We also use the group target gene analysis framework in sets of experiments consisting of specific stresses, again ranking features by FS, to examine phenomena unique to these stress responses.
Figure 5 shows the parents and motifs that are predictive of the differential expression of the heat shock genes in the simultaneous heat and osmolarity shock experiments. The predictive parents and motifs are the same as the ones found in the global analysis of these targets in all experiments. However, in the alternate carbon source response and diauxic shift experiments, we specifically find the (SNF3 parent, HAP4 occupancy) pair to be the highest scoring feature in the ChIP+all setup. Snf3p is part of the glucose sensor family and the Hap4p is a transcription factor involved in regulating growth in non-fermentable carbon sources [22]. Similarly, the (PTP2 parent, MSN4 occupancy) feature is particularly prominent in the hyperosmotic stress indicating possible activation of the HOG1 pathway. Skn7p and Hsf1p have been shown to induce several heat shock proteins in response to oxidative stress [23]. We observe this phenomenon in the features extracted for response to peroxide, DTT and diamide. For the starvation responses, which are unique in that the cells undergo permanent cell-cycle arrest, we see the emergence of CLB2 and CDC5 as high scoring parents in the Pilpel+all setup. Both these regulators control exit from mitosis, and CLB2 (necessary for G2 repression of the SCB factor) is found to be associated with the SCB motif. This finding is clear evidence that, in addition to global regulatory mechanisms, we are also able to extract important context-specific regulatory features.

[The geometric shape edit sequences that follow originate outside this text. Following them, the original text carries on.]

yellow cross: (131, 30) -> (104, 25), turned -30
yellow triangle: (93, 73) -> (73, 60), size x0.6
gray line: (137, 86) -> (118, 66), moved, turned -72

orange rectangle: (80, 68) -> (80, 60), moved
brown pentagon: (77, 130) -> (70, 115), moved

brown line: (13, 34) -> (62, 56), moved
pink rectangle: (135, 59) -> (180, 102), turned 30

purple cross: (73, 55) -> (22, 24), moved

Individual target gene analysis: Protein folding chaperones
We perform individual target gene analysis for two heat shock proteins, SSA1 and HSP104. We use the target gene analysis framework with the ChIP+allreg setup and observe interesting aspects of condition-specific regulation, summarized in Figure 4.

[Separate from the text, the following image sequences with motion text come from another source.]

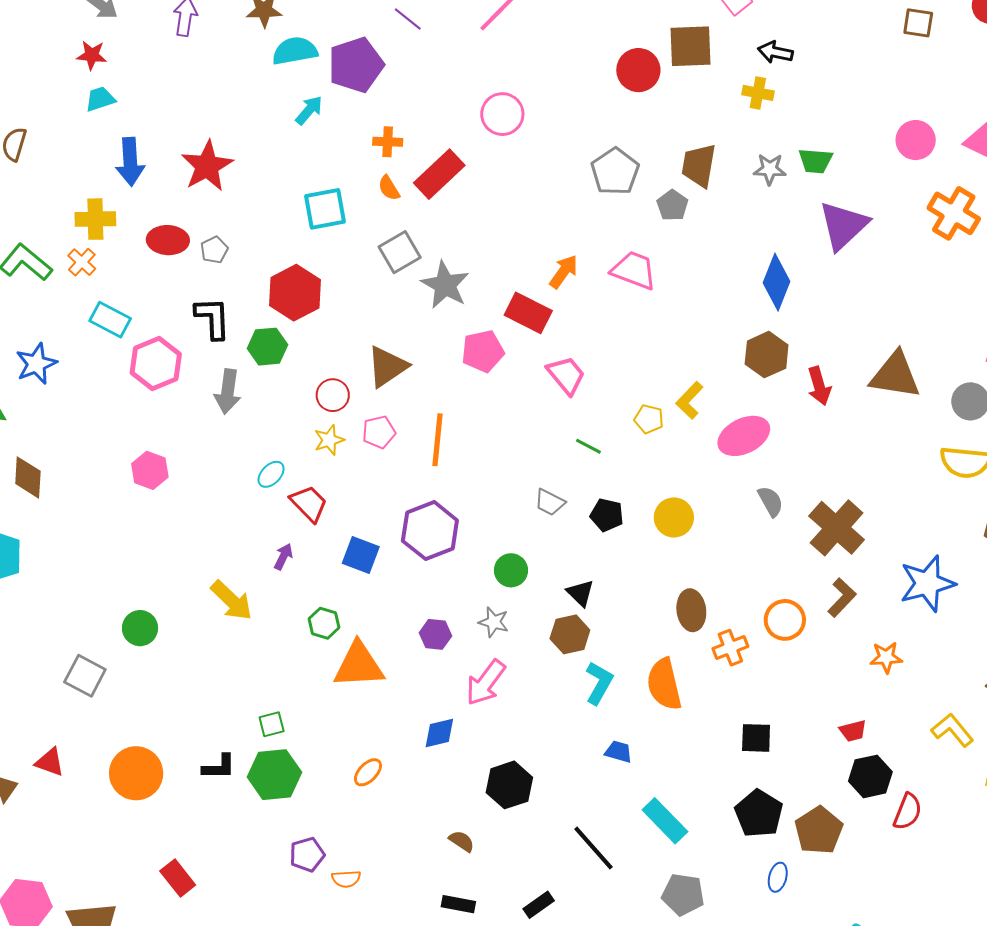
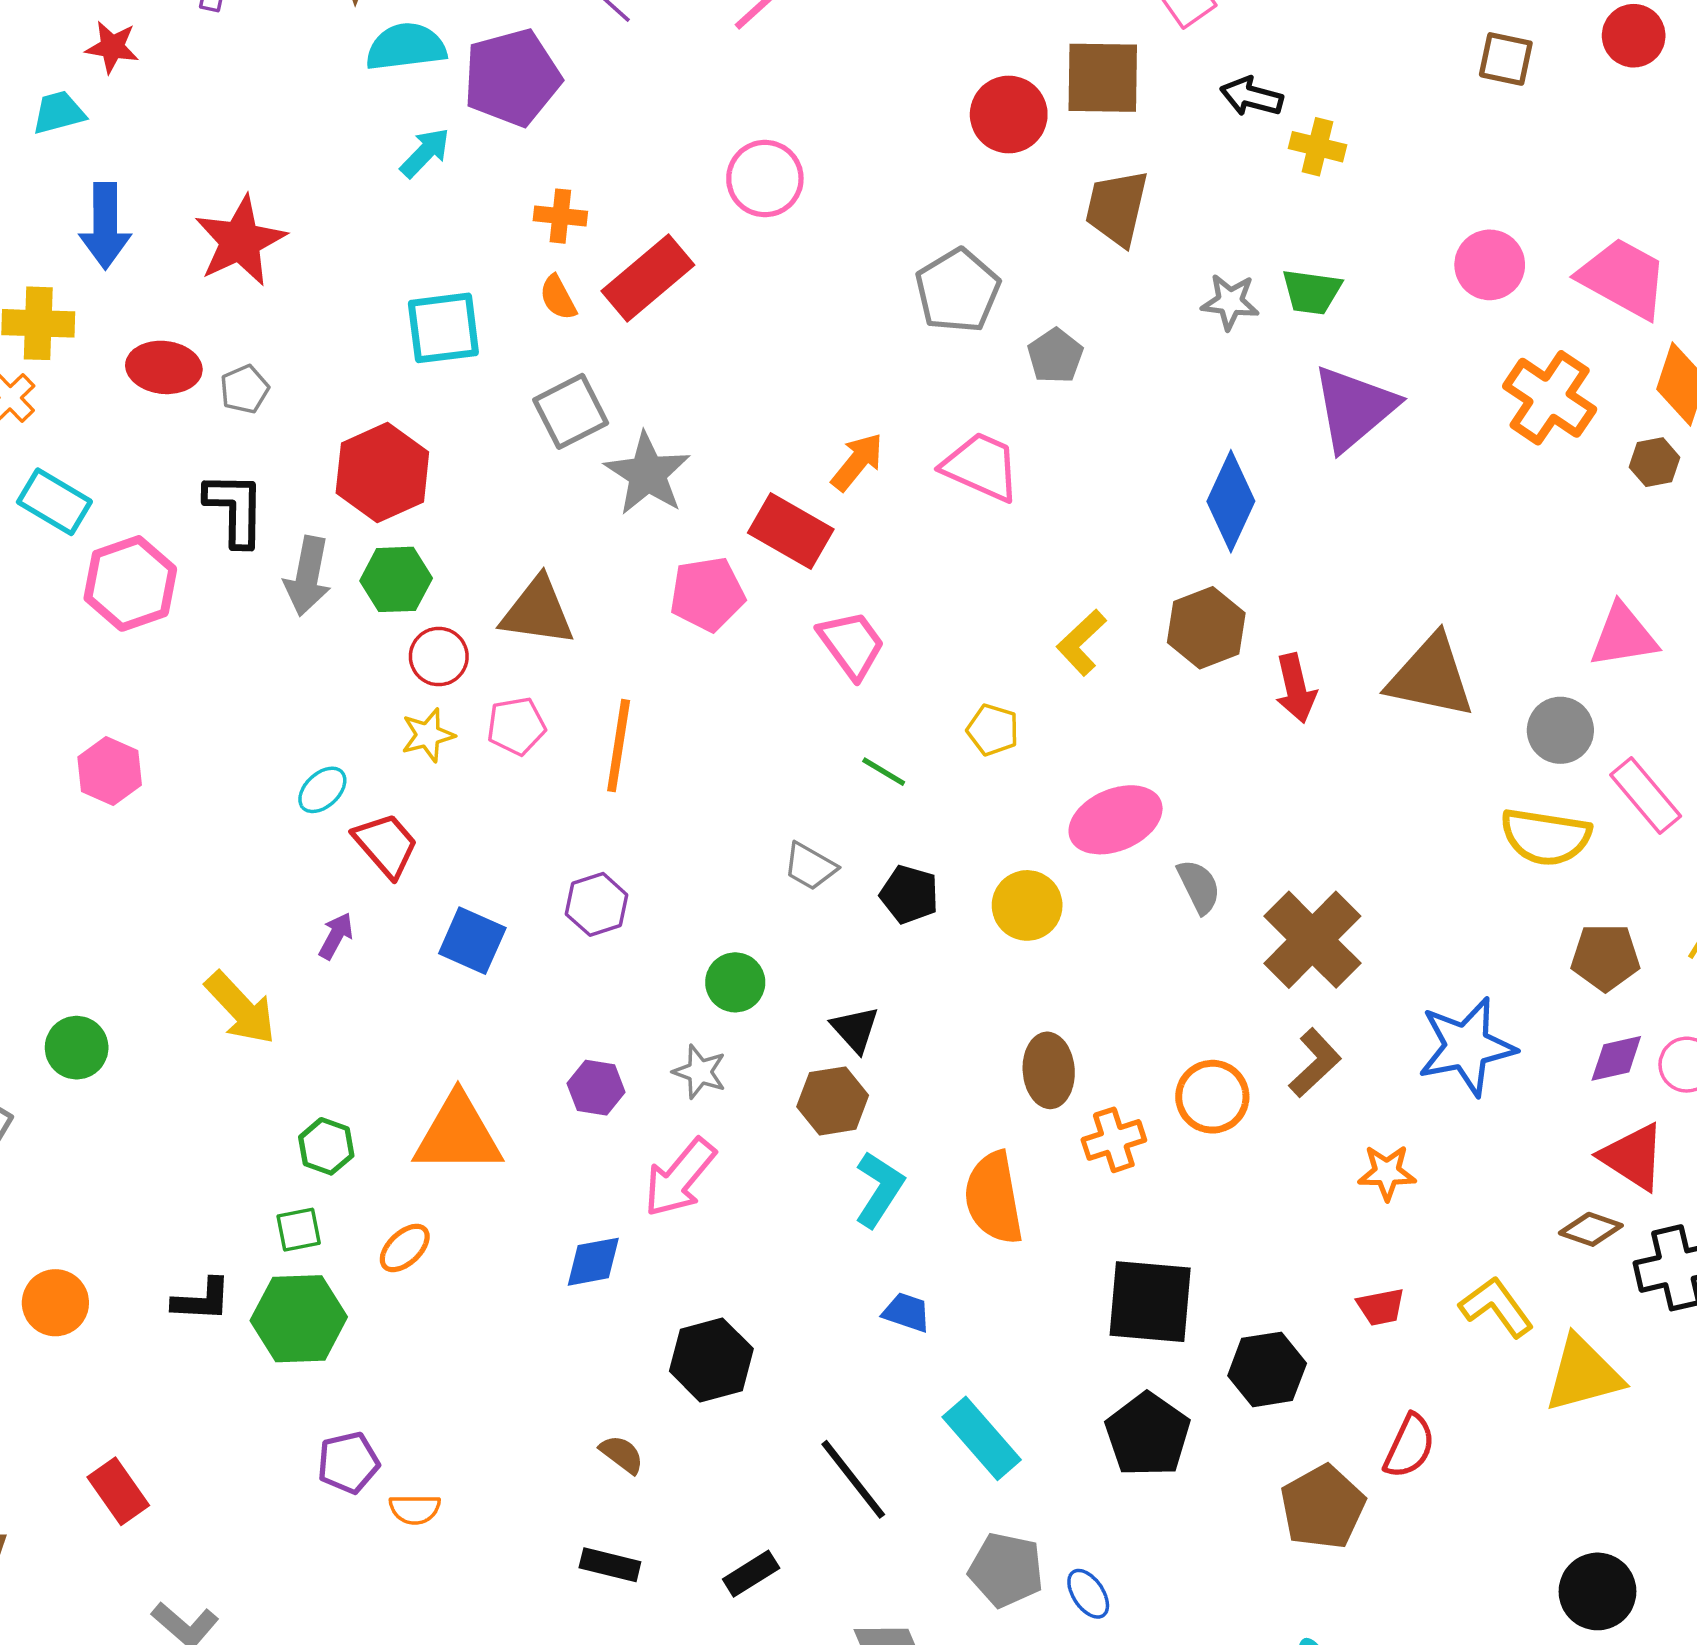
red star: (92, 55) -> (112, 47), moved
yellow cross: (758, 93) -> (1317, 147), moved
brown trapezoid: (699, 165) -> (1117, 208), moved
green hexagon: (267, 347) -> (396, 579), moved
brown triangle: (387, 366) -> (538, 611), turned 39
gray arrow: (228, 391) -> (308, 576), moved
yellow L-shape: (690, 400) -> (1081, 642), moved
pink ellipse: (744, 436) -> (1116, 820), moved
purple hexagon: (430, 531) -> (597, 904), size x0.6
green hexagon: (324, 623) -> (326, 1146), moved
red trapezoid: (853, 731) -> (1381, 1307), moved
black square: (756, 738) -> (1150, 1302), size x1.6
orange ellipse: (368, 772) -> (405, 1248), moved
orange circle: (136, 773) -> (55, 1303), size x0.7
black hexagon: (870, 776) -> (1267, 1369), moved
brown pentagon: (819, 830) -> (1323, 1507), moved
blue ellipse: (778, 877) -> (1088, 1594), moved, turned -52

We look for high scoring HSF1 and MSN4 motifs to account for activity of these factors. SSA1 seems to be independent of MSN4 in all stresses. It appears to be primarily regulated by HSF1 and YAP1 in heat shock, simultaneous heat and osmotic shock, YAP1 deletion mutant exposed to heat shock and YAP1 deletion mutant exposed to peroxide. YAP1 seems to have exclusive control in the peroxide response while GIS1 is found to be the key regulator (parent) in the diamide response and stationary phase response. Gis1p is known to regulate some heat shock proteins [24]. It is not known if Gis1p binding is dependent on Hsf1p binding. It appears from our analysis that the two might be independent at least in the case of SSA1. HSP104 has Msn4p, Hsf1p and Skn7p binding sites in its upstream region and appears to be actively regulated by these transcription factors in a stress specific manner. Skn7p, Msn4p and Hsf1p appear to jointly control regulation in almost all stresses. The exceptions are hyper-osmotic stress and peroxide stress where only Skn7p and Msn4p seem to be active and the response to stationary phase induction where Skn7p and Hsf1p seem to be active.
Regulator and signaling pathway analysis: Protein folding chaperones
We also study the HSF1 regulator and extract the signaling molecules that are predictive of its activity and its targets. We use the ChIP+SM setup and extract all signaling molecules that associate with HSF1 occupancy in the entire tree. We find an important section of the PKA signaling pathway (TPK1, BCY1, PDE1, YAK1) as well as parts of the PKC pathway (WSC4, SLT2 and CDC28). We also find SDS22, GIP2 and GAC1, all of which are sub-units of the Glc7p protein phosphatase, which has been identified as an Hsf1p binding protein [25].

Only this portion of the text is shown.